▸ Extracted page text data
↓↓↓

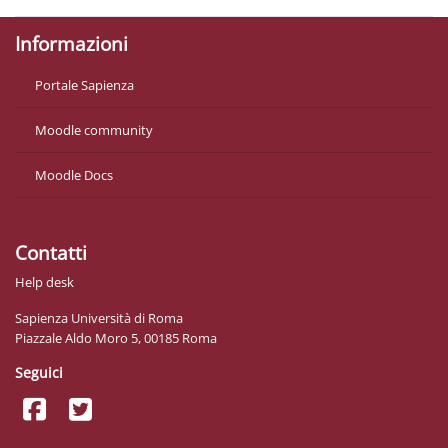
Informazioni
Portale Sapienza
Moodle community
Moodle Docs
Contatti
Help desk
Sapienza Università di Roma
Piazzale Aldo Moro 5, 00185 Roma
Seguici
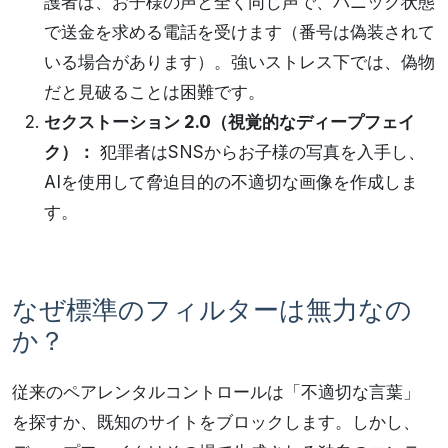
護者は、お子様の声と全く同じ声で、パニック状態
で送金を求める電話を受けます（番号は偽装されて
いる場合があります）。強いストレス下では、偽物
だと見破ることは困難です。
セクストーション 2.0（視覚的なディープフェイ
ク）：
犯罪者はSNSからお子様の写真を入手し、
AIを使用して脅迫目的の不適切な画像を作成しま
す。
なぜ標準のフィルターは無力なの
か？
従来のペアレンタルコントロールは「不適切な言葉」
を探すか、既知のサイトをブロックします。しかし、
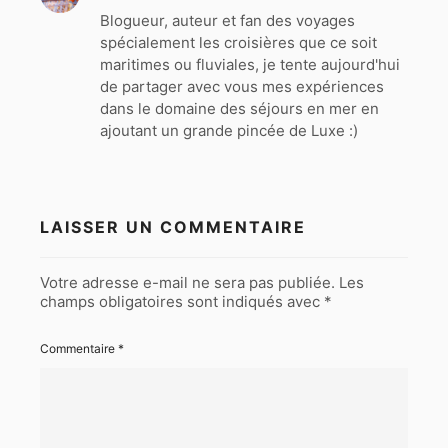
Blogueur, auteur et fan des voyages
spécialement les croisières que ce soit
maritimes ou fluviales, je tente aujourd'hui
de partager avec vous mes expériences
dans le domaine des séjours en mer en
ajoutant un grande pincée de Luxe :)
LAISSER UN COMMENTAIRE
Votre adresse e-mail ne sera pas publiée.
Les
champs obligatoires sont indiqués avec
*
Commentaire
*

↑↑↑
↓↓↓

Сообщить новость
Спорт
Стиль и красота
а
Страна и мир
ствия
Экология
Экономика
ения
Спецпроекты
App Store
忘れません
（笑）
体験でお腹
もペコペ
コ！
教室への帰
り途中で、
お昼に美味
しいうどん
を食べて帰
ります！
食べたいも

↑↑↑
↓↓↓

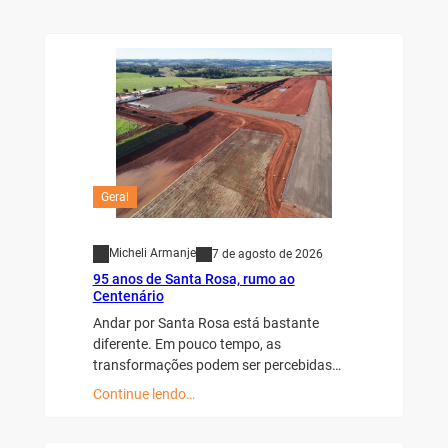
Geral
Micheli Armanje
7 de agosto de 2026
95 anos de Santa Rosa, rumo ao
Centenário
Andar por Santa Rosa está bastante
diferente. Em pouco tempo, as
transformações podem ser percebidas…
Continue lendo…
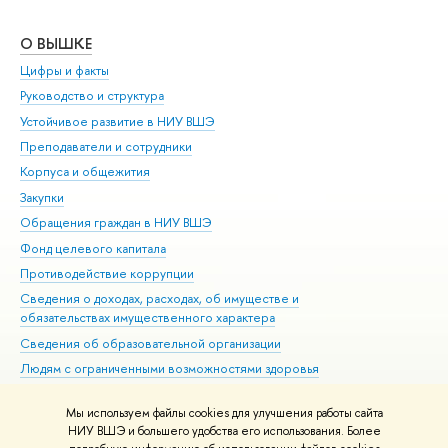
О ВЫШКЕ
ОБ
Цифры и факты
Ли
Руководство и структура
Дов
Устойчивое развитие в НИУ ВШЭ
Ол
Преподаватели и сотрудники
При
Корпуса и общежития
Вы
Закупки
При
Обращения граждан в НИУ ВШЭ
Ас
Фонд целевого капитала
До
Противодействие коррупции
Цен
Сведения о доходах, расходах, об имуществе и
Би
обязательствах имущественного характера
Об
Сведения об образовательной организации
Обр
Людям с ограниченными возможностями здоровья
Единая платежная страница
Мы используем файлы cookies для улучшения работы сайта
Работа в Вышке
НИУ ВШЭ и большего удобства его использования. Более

↑↑↑

Of the entries above, tally the lines with "Roma" in them. Only the total should be given.

▸ ANSWER TO THE EXERCISE
2